BOISE, Idaho – Officials are considering a utility company’s request to pass on to ratepayers $220 million in re-licensing expenses for a three-dam hydroelectric project on the Idaho-Oregon border.
The Idaho Public Utilities Commission has set an Oct. 11 settlement conference for Boise-based Idaho Power’s request concerning its stalled re-licensing application for the Hells Canyon Complex on the Snake River.
Oregon officials are refusing to agree to the re-licensing until salmon and steelhead can access four Oregon tributaries that feed into the Hells Canyon Complex, as required by Oregon law for the re-licensing.
But Idaho lawmakers have prohibited moving federally protected salmon and steelhead upstream of the dams, which could force restoration work on Idaho’s environmentally degraded middle section of the Snake River.
Officials say elevated mercury levels blamed in part on agricultural runoff extend 60 miles downstream to the Salmon River confluence.
“There are discussions between the states right now as to what the next step will be,” said Idaho Power spokesman Brad Bowlin, adding the company was taking part but that he could not comment on the gist of the discussions.
“We are still talking. Stay tuned,” Jon Hanian, spokesman for Idaho Gov. Butch Otter, said in an email Thursday.
Bryan Hockaday, press secretary for Oregon Gov. Kate Brown, did not respond to an emailed request for comment.
Idaho Power has 534,000 customers in Southern Idaho and Eastern Oregon. The company generates 39 percent of its electricity from 17 hydropower facilities, the main producer being the Hells Canyon Complex.
But the company’s 50-year license for the complex expired in 2005, forcing it to seek an annual renewal with the Federal Energy Regulatory Commission as the disagreement between Oregon and Idaho continues.
Earlier this year, the federal agency rejected the company’s request to exempt the Hells Canyon Complex from the Oregon statute.

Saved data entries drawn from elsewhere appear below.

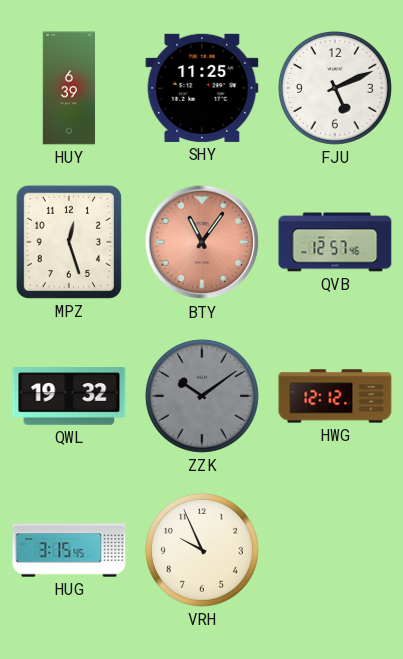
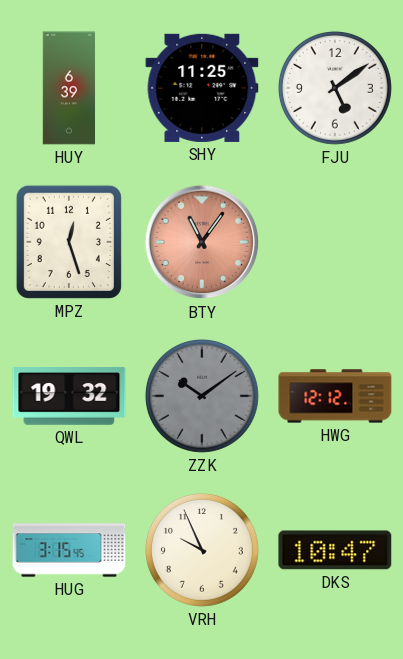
FJU: 5:11 -> 5:09
QVB: 12:57 -> none
DKS: none -> 10:47
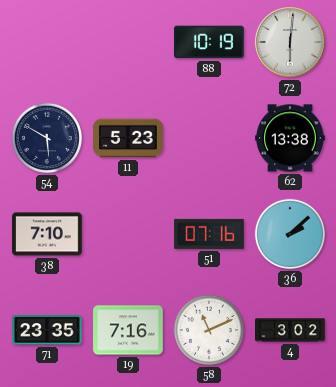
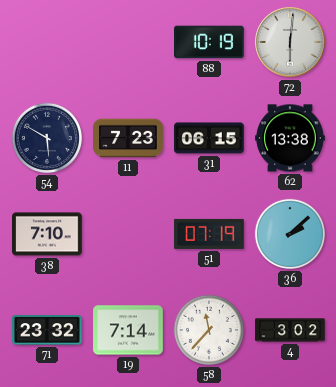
11: 5:23 -> 7:23
31: none -> 06:15
51: 07:16 -> 07:19
71: 23:35 -> 23:32
19: 7:16 -> 7:14
58: 11:11 -> 11:37
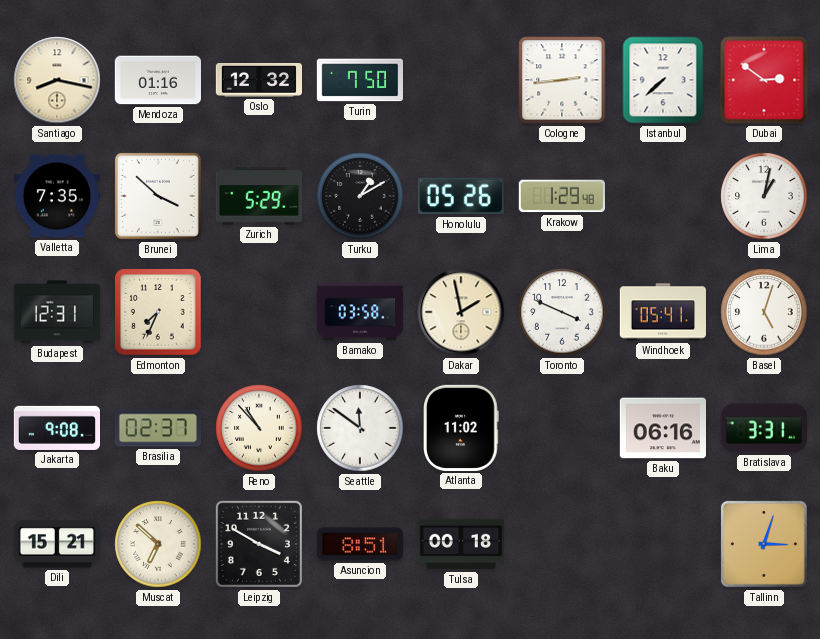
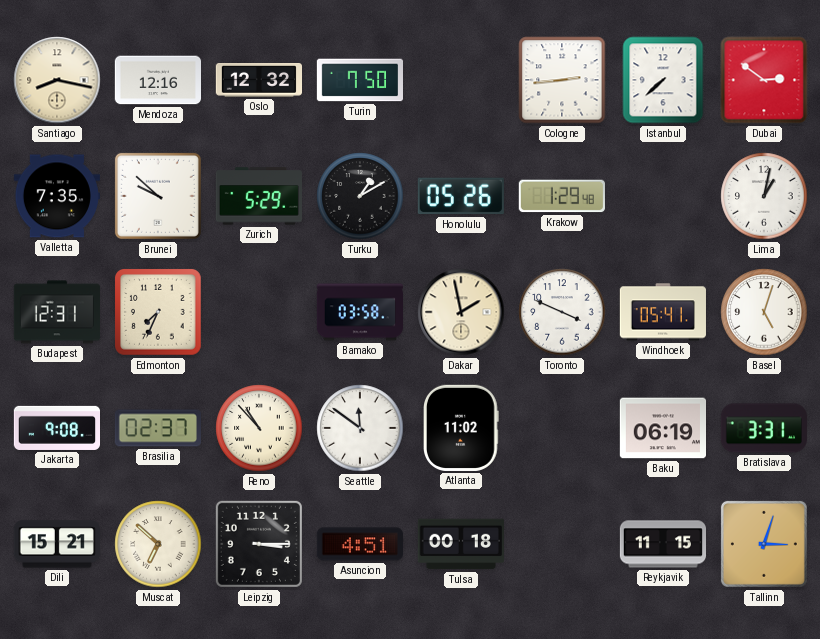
Mendoza: 01:16 -> 12:16
Brunei: 3:52 -> 9:52
Baku: 06:16 -> 06:19
Leipzig: 3:50 -> 3:15
Asuncion: 8:51 -> 4:51
Reykjavik: none -> 11:15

The company had argued the Supremacy Clause of the U.S. Constitution that has to do with federal authority over states pre-empted the Oregon law.
Idaho Power said it incurred the $220 million in expenses between 2003 and 2015, and that they include everything from labor to studies of aquatic habitat and work to improve habitat upstream of the dams.
That upstream area has become a key dairy-producing region for Idaho, but a U.S. Geological Survey study has connected agricultural runoff from the area to elevated mercury levels in the reservoirs that form the Hells Canyon Complex.
Researchers say 96 percent of smallmouth bass in the system contain so much mercury they’re unsafe to eat under Oregon standards. Under Idaho’s less stringent standards, that drops to 31 percent.
Bowlin said Idaho Power is working with farmers to try to reduce agricultural runoff, including switching from flood irrigation to more efficient sprinkler systems. That work is included in the $220 million.
Matt Evans, spokesman for the Idaho Public Utilities Commission, said it was too early to tell how much rates could increase if commissioners approve Idaho Power’s request.